The projects described below are conducted in collaboration with Dr. Krainc’s laboratory at the Massachusetts General Hospital and Harvard Medical School in Boston (http://www.mghmind.org).

Gene Transcription and Disease

Dr. Krainc’s group demonstrated that targeting of specific components of the transcription apparatus by mutant huntingtin represents an early step in the development of HD. In order to identify biologically relevant targets of this transcriptional dysfunction, Dr. Krainc’s group showed that huntingtin inhibits gene expression of PGC-1alpha, a transcriptional coactivator that regulates several metabolic processes including mitochondrial biogenesis and respiration. Since energy metabolism plays a crucial role in normal neuronal functions, these findings may be applicable to other neurodegenerative disorders such as PD, ALS and AD.

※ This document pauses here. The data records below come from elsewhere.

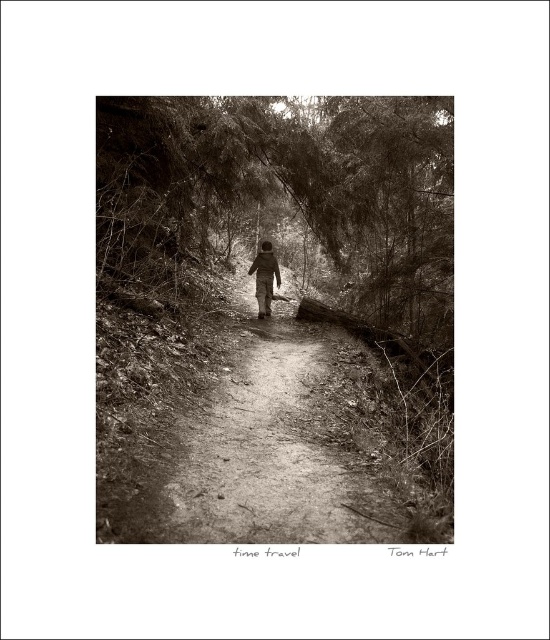 Question: Is sepia textured forest at center to the left of matte black jacket at center from the viewer's perspective?

Choices:
 (A) no
 (B) yes

Answer: (A)

Question: Which point is farther to the camera?

Choices:
 (A) sepia textured forest at center
 (B) matte black jacket at center

Answer: (B)

Question: Does sepia textured forest at center have a lesser width compared to matte black jacket at center?

Choices:
 (A) yes
 (B) no

Answer: (B)

Question: Does sepia textured forest at center come in front of matte black jacket at center?

Choices:
 (A) no
 (B) yes

Answer: (B) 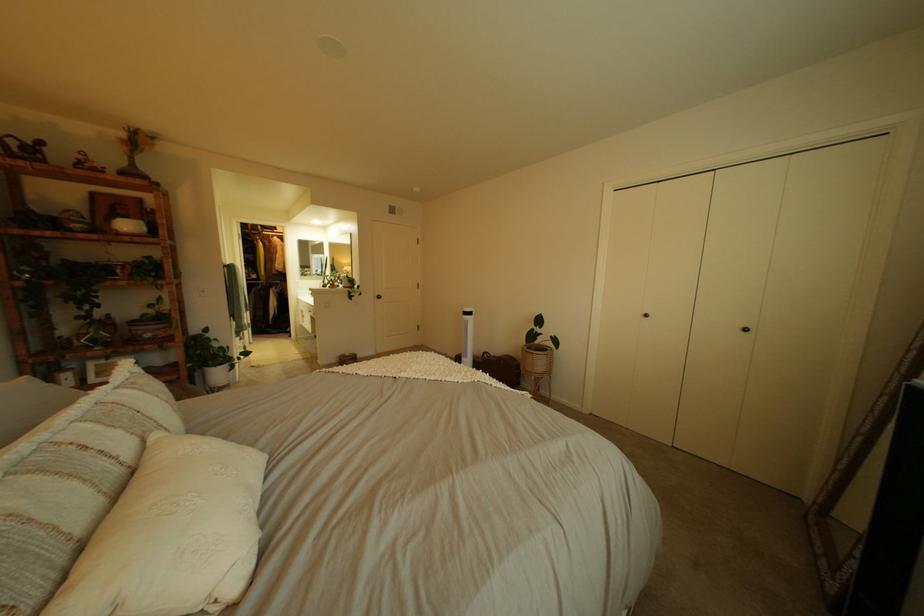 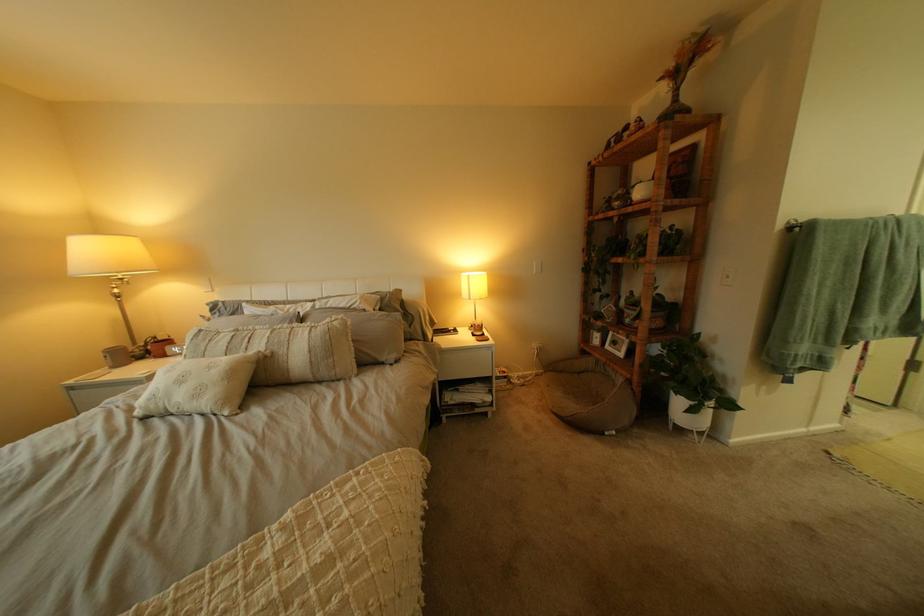 In the second image, find the point that corresponds to point 225,363 in the first image.

(687, 385) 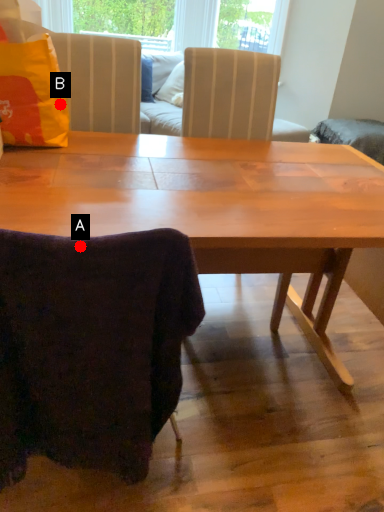 Question: Two points are circled on the image, labeled by A and B beside each circle. Which point is closer to the camera?

Choices:
 (A) A is closer
 (B) B is closer

Answer: (A) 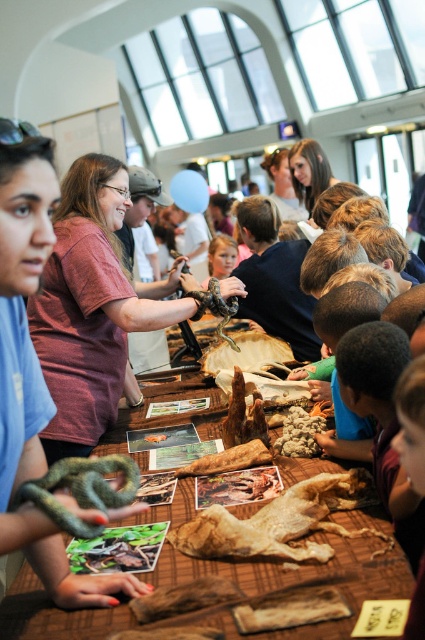 You are standing at the entrance of the educational event area and see two points marked on the floor. The first point is labeled as point (334, 480) and the second point is labeled as point (291, 436). Which point is closer to you?

Point (334, 480) is in front of point (291, 436), so it is closer to you.

You are a participant at the event and want to place both the brown crumbly bread at center and the shiny black snake at center into a box that can only hold items narrower than 10 cm. Based on their widths, can both items fit?

The brown crumbly bread at center has a width less than the shiny black snake at center. Since the box requires items narrower than 10 cm, we need to know the exact widths. However, the description only states the comparison between them. Without specific measurements, we can only confirm that the bread is narrower than the snake, but not if both are under 10 cm. Thus, it is uncertain if both will fit. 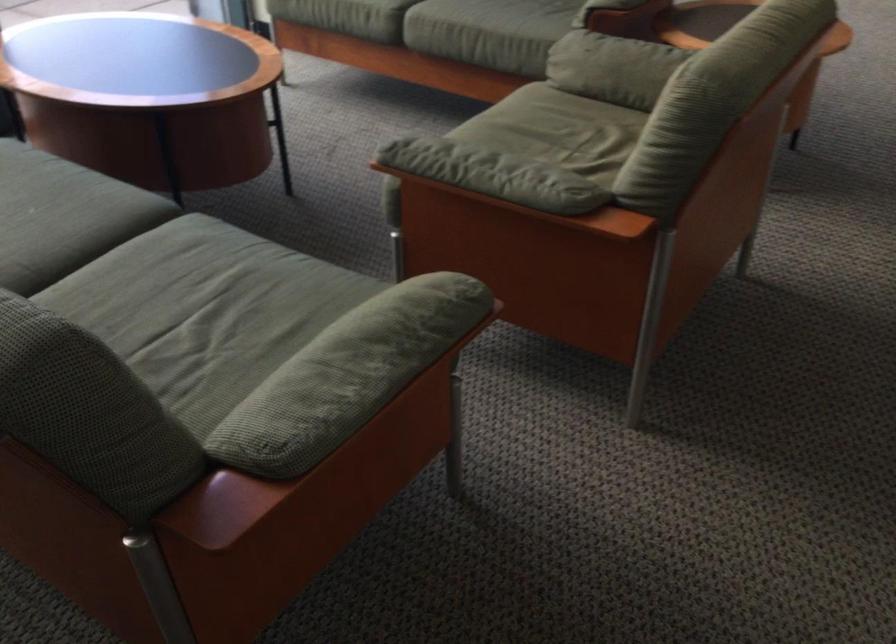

In an effort to help develop new therapies, Dr. Krainc’s group conducts studies to correct these transcriptional and metabolic abnormalities in HD and related neurodegenerative disorders.

Clearance of Disease Proteins

A recent initiative in Dr. Krainc’s laboratory has been to define the pathways responsible for the clearance of mutant proteins causing Huntington’s and Parkinson’s disease. The recurrent observation of accumulation and aggregation of mutant proteins in different neurodegenerative disorders indicates the possibility of a shared clearance mechanism. Dr. Krainc’s group identified a novel mechanism of autophagic-lysosomal degradation that promotes selective clearance of the mutant huntingtin protein. Finding the modifiers of these pathways will identify needed targets for treatment of this disease, and may contribute towards other neurodegenerative disorders which have mutant protein accumulation at their core.

Biomarkers for Neurodegenerative Diseases

There are currently no effective neuroprotective treatments for diseases such as Parkinson’s disease, Alzheimer’s disease and Huntington’s disease. Therapeutic development is hindered by the inability to determine early indicators of efficacy in trials of new therapeutic compounds. Biomarkers assessing activity and progression of disease would greatly improve the therapeutic development process. A biomarker at its most simplistic is a biological characteristic that is objectively measured and evaluated as an indicator of normal biologic processes, pathogenic processes, or pharmacologic responses to a therapeutic intervention. Using genome- wide expression profiling, Dr. Krainc’s group focuses on development of biomarkers for Huntington’s and Parkinson’s Disease that distinguish these diseases from controls and correlate with disease stage and response to treatment. Dr. Krainc and his collaborators across Europe have been recently awarded a grant (Framework Program 6) to elucidate genomic biomarkers for genetic and sporadic PD. Such biomarkers may provide clues to disease pathogenesis and predict clinical benefit of new therapeutics in clinical trials.